### Try it
Print the entries below exactly as they appear, from the first line up to and including the line with "Astrološke kombinacije (1057, 822)". Do not print any pictures.

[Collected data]

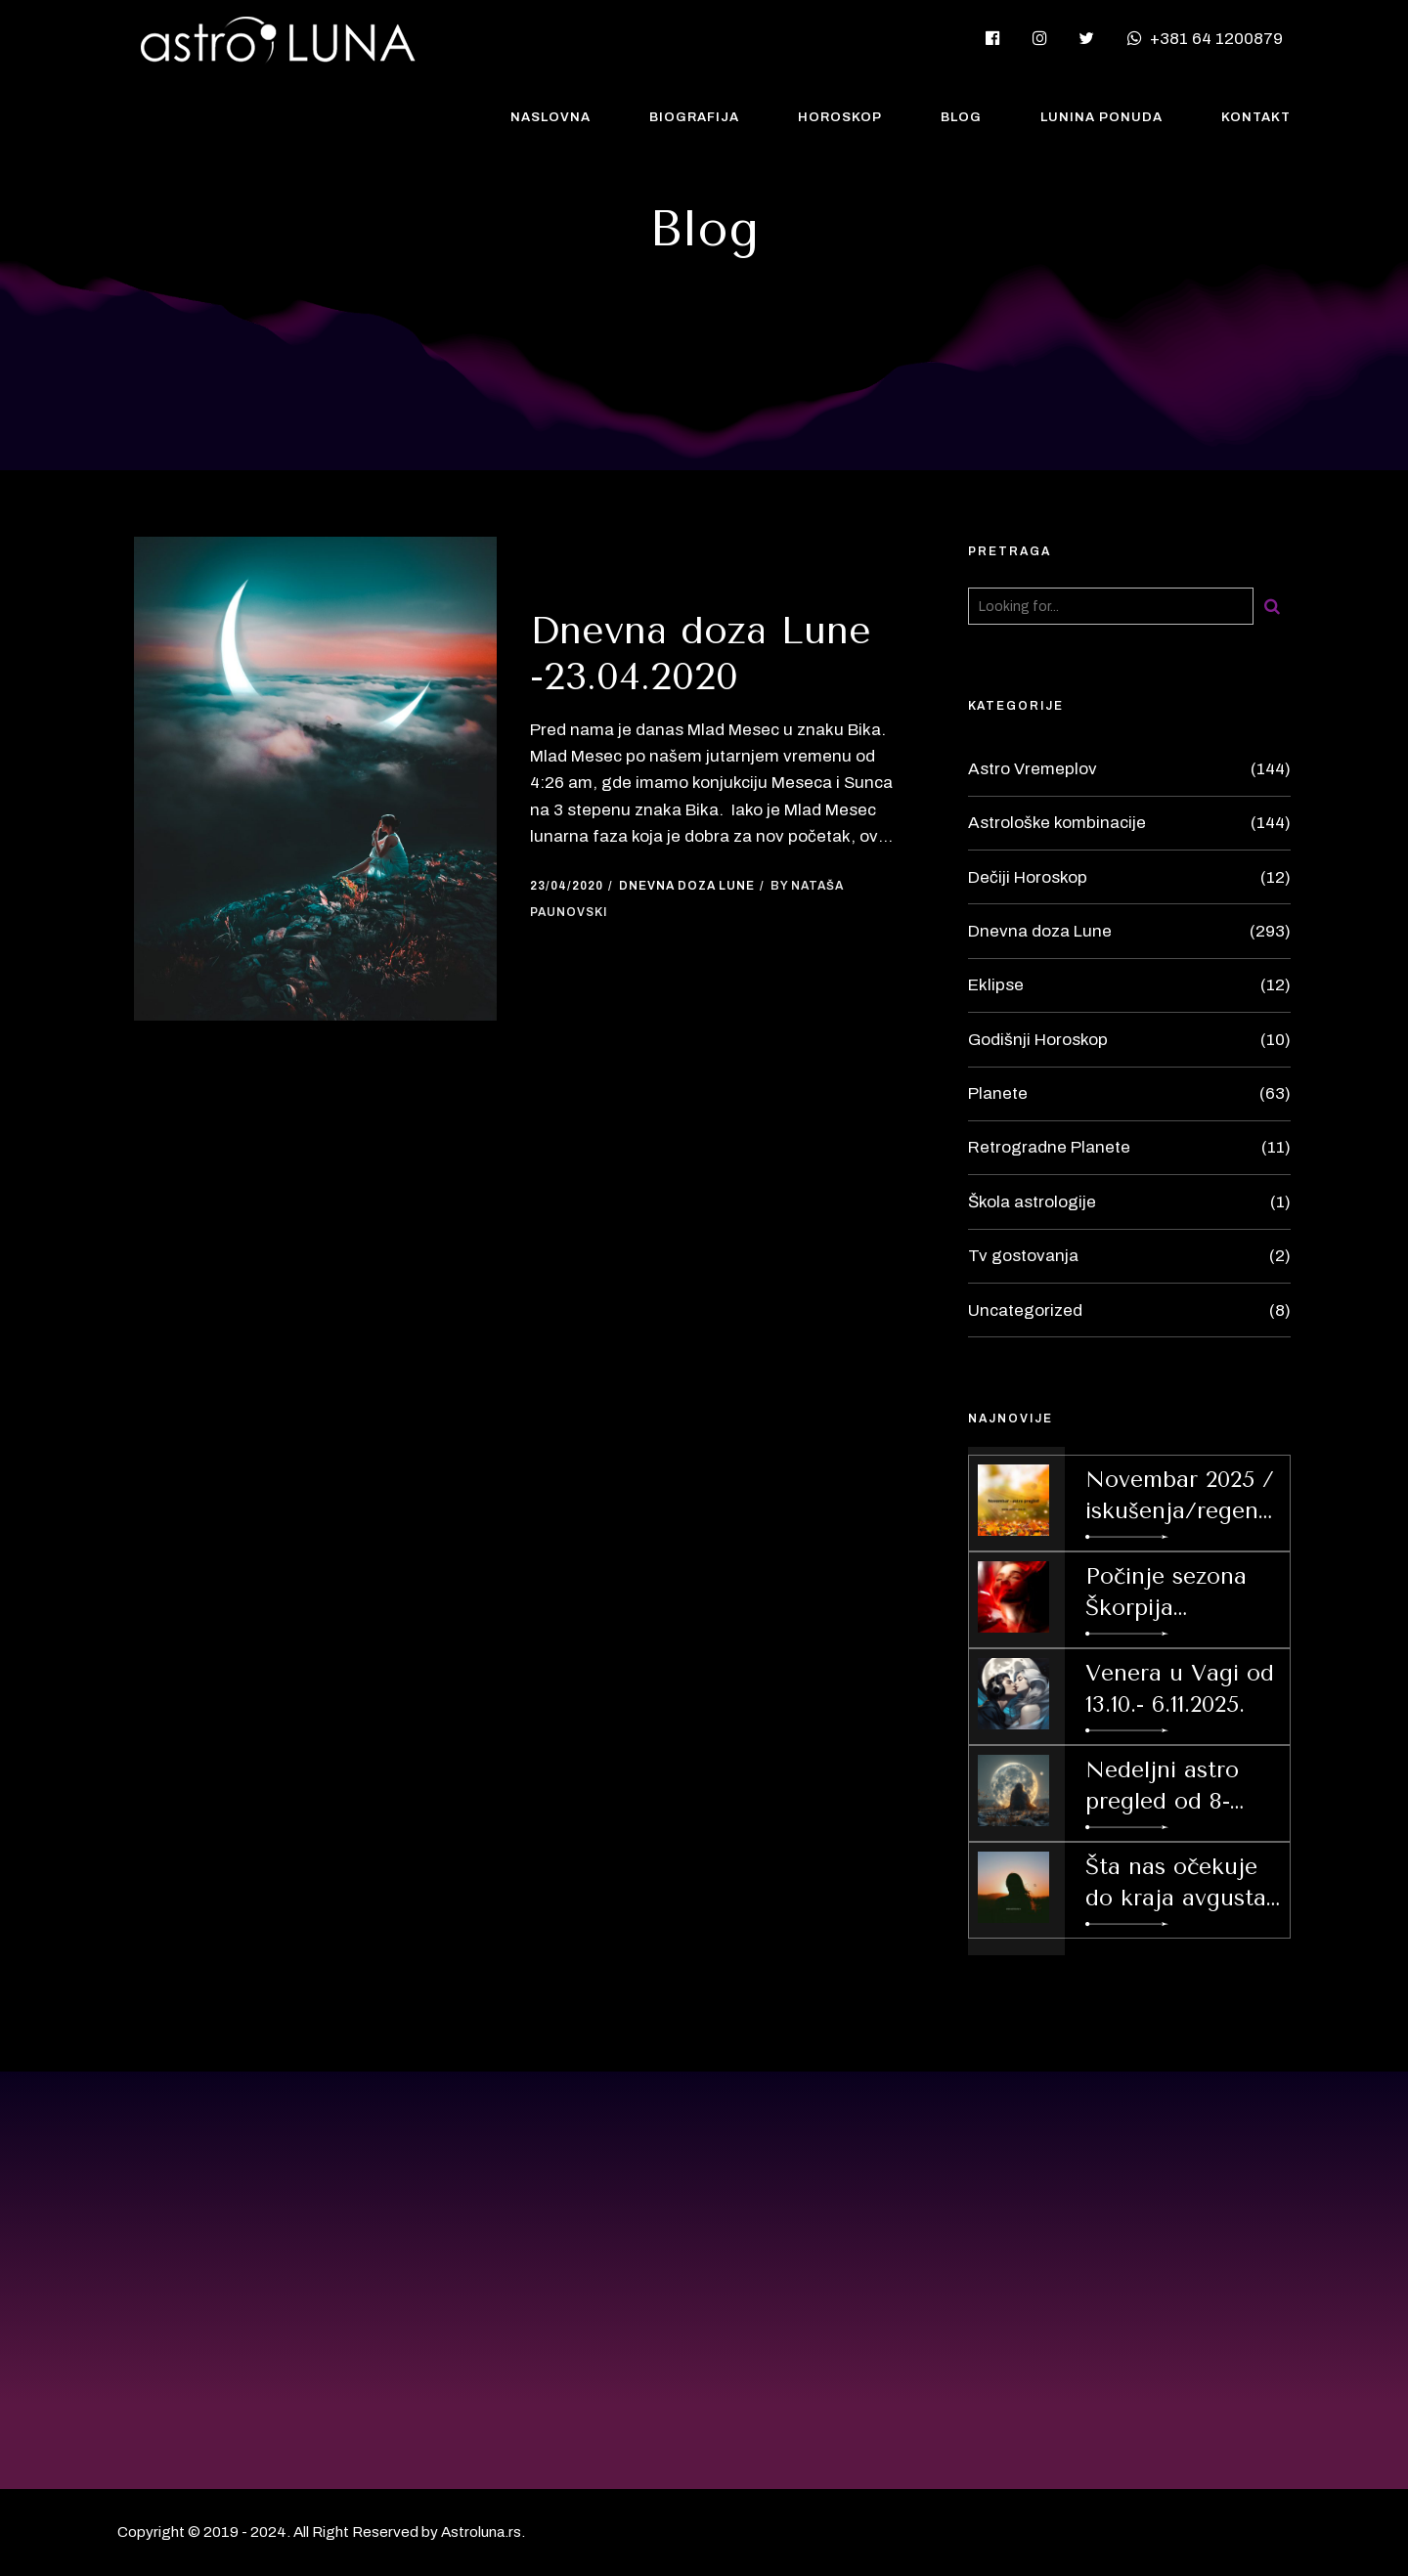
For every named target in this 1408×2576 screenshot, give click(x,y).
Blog (961, 117)
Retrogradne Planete (1049, 1147)
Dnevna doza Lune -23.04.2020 (700, 653)
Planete (998, 1093)
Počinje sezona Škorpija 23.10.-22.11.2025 (1166, 1593)
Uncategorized (1025, 1310)
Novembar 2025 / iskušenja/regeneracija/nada (1182, 1496)
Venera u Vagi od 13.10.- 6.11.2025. (1179, 1689)
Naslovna (550, 117)
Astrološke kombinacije (1057, 822)
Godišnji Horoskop (1038, 1039)
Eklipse (996, 985)
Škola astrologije (1032, 1202)
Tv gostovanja (1023, 1255)
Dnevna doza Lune (687, 886)
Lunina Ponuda (1101, 117)
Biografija (694, 117)
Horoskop (840, 117)
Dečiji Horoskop (1027, 877)
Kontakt (1256, 117)
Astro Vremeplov (1032, 769)
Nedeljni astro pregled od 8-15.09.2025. (1162, 1787)
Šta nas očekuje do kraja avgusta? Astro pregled (1181, 1884)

### Answer to the problem
For every named target in this 1408×2576 screenshot, give click(x,y).
Blog (961, 117)
Retrogradne Planete (1049, 1147)
Dnevna doza Lune -23.04.2020 (700, 653)
Planete (998, 1093)
Počinje sezona Škorpija 23.10.-22.11.2025 (1166, 1593)
Uncategorized (1025, 1310)
Novembar 2025 / iskušenja/regeneracija/nada (1182, 1496)
Venera u Vagi od 13.10.- 6.11.2025. (1179, 1689)
Naslovna (550, 117)
Astrološke kombinacije (1057, 822)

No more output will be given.